You Asked: Low Blood Pressure and Salt Obsession

Dear Fit,
My wife is obsessed with salt, so much so that she bought herself an electric salt mill so she could salt her food at a faster pace. She salts soups, pasta dishes, hamburgers, even salads. I bug her all the time to cut down, but she says she has low blood pressure and can eat as much salt as she wants. Is this true? Is high blood pressure the only thing you have to worry about with a high sodium diet, or am I right to keep bugging her to cut down?
—Concerned about my salty wife

In addition to sugar, salt is something many people crave. Who can blame them? Foods are prepared with so much sodium that our taste buds have grown accustomed to strong salty flavors. I can understand, and even relate to, your wife's salt obsession. You're right to be worried about blood pressure, but to find out if that's the only health concern associated with a diet high in sodium,


One good thing you can focus on is that sodium is actually essential to our bodies, but in small amounts. We need salt in order to maintain the correct balance of fluids in our bodies, to help transmit nerve impulses, and to help with the contraction and relaxation of our muscles. But it sounds like your wife is meeting her daily quota and then some.

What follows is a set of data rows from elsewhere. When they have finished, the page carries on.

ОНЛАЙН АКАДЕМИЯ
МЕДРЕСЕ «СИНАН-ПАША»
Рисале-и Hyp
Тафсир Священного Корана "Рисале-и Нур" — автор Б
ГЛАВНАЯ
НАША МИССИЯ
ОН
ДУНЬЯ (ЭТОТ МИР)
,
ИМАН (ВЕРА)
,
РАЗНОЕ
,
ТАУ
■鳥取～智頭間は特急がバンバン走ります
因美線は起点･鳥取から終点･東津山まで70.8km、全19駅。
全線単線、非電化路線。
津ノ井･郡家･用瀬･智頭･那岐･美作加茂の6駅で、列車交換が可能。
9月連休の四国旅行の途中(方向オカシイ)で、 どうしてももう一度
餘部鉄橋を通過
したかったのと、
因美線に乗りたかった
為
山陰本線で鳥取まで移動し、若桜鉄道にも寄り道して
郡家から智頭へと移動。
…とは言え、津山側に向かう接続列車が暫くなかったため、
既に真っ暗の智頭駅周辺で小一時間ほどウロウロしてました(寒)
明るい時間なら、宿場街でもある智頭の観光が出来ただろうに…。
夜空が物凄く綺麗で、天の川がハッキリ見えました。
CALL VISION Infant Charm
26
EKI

According to the Mayo Clinic, our kidneys regulate the amount of sodium kept in our bodies. When levels are too high, it gets passed through our urine. But "if your kidneys can't eliminate enough sodium, the sodium starts to accumulate in your blood," so we retain fluid, which increases blood volume. This is bad news because it makes your heart have to work harder to move all that extra blood through your blood vessels, which in turn increases pressure in your arteries and raises your blood pressure. And we know what that means — an increased risk for heart attacks and stroke. I'd suggest that if your wife can't get a handle on her obsession to pour salt on everything that touches her lips, you encourage her to get her blood pressure checked regularly to make sure it's at a healthy level.

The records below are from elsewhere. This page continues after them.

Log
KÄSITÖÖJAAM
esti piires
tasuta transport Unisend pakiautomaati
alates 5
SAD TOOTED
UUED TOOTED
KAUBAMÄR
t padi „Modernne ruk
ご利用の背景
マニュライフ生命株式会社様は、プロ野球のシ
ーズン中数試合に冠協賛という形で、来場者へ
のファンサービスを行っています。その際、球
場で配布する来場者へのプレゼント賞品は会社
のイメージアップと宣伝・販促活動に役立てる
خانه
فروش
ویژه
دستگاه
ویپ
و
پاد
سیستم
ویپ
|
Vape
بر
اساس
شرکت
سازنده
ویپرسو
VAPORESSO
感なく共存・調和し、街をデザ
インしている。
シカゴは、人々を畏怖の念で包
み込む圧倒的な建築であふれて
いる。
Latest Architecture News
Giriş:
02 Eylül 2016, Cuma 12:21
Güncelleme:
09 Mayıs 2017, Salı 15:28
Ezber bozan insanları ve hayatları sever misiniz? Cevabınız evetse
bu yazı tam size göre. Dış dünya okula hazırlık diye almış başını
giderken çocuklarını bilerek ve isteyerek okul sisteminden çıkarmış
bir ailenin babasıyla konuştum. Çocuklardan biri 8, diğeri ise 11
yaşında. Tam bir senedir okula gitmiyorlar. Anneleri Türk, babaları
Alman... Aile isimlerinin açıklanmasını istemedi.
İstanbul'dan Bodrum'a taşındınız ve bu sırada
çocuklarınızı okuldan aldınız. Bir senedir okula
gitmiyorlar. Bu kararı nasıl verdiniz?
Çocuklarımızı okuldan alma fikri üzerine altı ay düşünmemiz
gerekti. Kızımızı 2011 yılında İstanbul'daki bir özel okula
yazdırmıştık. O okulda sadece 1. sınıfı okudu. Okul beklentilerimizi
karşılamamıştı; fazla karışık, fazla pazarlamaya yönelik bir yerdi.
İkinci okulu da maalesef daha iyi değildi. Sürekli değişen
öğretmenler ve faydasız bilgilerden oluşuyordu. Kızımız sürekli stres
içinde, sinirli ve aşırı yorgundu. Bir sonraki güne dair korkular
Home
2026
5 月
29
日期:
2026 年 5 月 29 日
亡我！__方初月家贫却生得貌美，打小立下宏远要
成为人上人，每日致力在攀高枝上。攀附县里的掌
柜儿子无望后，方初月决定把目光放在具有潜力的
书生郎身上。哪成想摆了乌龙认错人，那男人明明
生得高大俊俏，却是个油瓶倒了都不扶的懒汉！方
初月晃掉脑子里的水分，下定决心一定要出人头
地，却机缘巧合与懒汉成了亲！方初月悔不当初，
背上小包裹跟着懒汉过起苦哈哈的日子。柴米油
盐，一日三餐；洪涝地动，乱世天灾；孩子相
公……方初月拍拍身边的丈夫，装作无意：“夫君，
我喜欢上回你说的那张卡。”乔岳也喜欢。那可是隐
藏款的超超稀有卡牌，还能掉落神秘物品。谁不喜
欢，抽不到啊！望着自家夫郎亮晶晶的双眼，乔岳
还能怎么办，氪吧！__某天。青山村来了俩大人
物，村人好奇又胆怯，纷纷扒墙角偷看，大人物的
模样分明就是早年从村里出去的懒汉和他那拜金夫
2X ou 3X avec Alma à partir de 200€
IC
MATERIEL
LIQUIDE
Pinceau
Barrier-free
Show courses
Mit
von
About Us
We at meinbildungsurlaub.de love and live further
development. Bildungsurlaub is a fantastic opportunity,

Although your wife may not have high blood pressure, her kidneys are working awfully hard to deal with her salt intake. Over time, this can strain her poor kidneys, which can damage them and lead to kidney disease. Not only that, but a high-salt diet is also associated with higher risk for stomach cancer. Maybe knowing this will help curb her salty habit, and save you from having to pry the salt shaker from your wife's tight grasp.